Comprehensive Summary
This study, presented by Lee et al., develops an automated system that converts free-text eligibility criteria from ClinicalTrials.gov into Observational Medical Outcomes Partnership Common Data Model (OMOP CDM)–compatible Structured Query Language (SQL) queries and analyzes hallucination patterns across 8 large language models (LLMs). With a three-stage preprocessing pipeline (segmentation, filtering, and simplification), the authors achieved a 58.2% token reduction and compared this concept mapping performance against other LLMs. As a result, the llama3: 8b model achieved the highest effective SQL rate (75.8%) compared to GPT-4 (45.3%), primarily due to lower hallucination rates (21.1% vs 33.7%). By classifying 235 hallucinations across models, the overall hallucination rate was high (32.7%) with wrong domain assignments (34.2%) and placeholder insertions (28.7%) being the most common. Clinical validation also revealed mixed results, with high concordance for type 1 diabetes (Jaccard=0.81) and failure for pregnancy (Jaccard=0.00). With high hallucination rates, these results challenge assumptions about model superiority, demonstrating that smaller and cost-effective models like llama3 can outperform larger models like GPT-4.
Outcomes and Implications
Clinical trial participant recruitment faces significant challenges, resulting in termination due to insufficient recruitment, which delays new drug approvals and increases research costs. Therefore, the ability to query real-world data using clinical trial criteria with reduced hallucination rates functions not only as a technical advancement but also as a fundamental shift in how clinical trials are conducted.
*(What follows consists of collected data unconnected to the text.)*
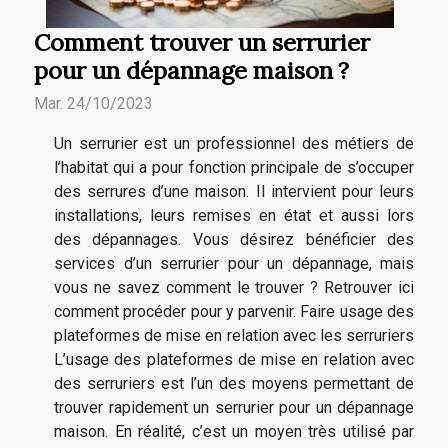
Comment trouver un serrurier
pour un dépannage maison ?
Mar. 24/10/2023
Un serrurier est un professionnel des métiers de
l’habitat qui a pour fonction principale de s’occuper
des serrures d’une maison. Il intervient pour leurs
installations, leurs remises en état et aussi lors
des dépannages. Vous désirez bénéficier des
services d’un serrurier pour un dépannage, mais
vous ne savez comment le trouver ? Retrouver ici
comment procéder pour y parvenir. Faire usage des
plateformes de mise en relation avec les serruriers
L’usage des plateformes de mise en relation avec
des serruriers est l’un des moyens permettant de
trouver rapidement un serrurier pour un dépannage
maison. En réalité, c’est un moyen très utilisé par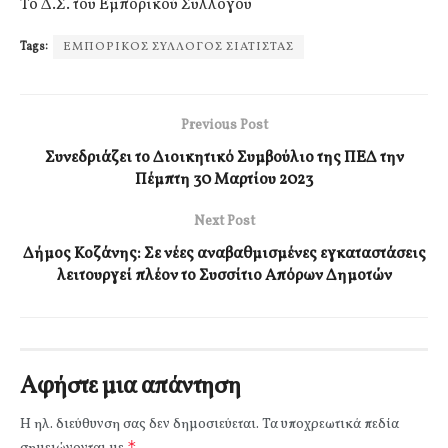
Το Δ.Σ. του Εμπορικού Συλλόγου
Tags:
ΕΜΠΟΡΙΚΟΣ ΣΥΛΛΟΓΟΣ ΣΙΑΤΙΣΤΑΣ
Previous Post
Συνεδριάζει το Διοικητικό Συμβούλιο της ΠΕΔ την
Πέμπτη 30 Μαρτίου 2023
Next Post
Δήμος Κοζάνης: Σε νέες αναβαθμισμένες εγκαταστάσεις
λειτουργεί πλέον το Συσσίτιο Απόρων Δημοτών
Αφήστε μια απάντηση
Η ηλ. διεύθυνση σας δεν δημοσιεύεται.
Τα υποχρεωτικά πεδία
*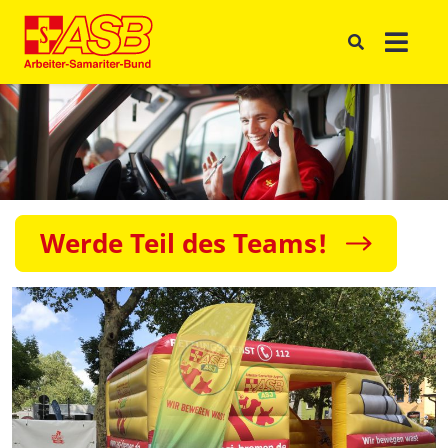
Werde Teil des Teams!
Specifically, the authors discuss how this technology could allow integration with community health centers and safety-net hospitals by reducing the burden of trial participation. However, due to the high variability in accuracy and the significant hallucination rates (21-50%) across LLMs, a purely LLM-based system is not ready for clinical implementation yet. The authors emphasize the importance of further research to execute a comprehensive assessment of generalizability across diverse clinical datasets and institutions, while adopting hybrid evaluation strategies that combine LLM capabilities with rule-based methods to accurately handle complex clinical data.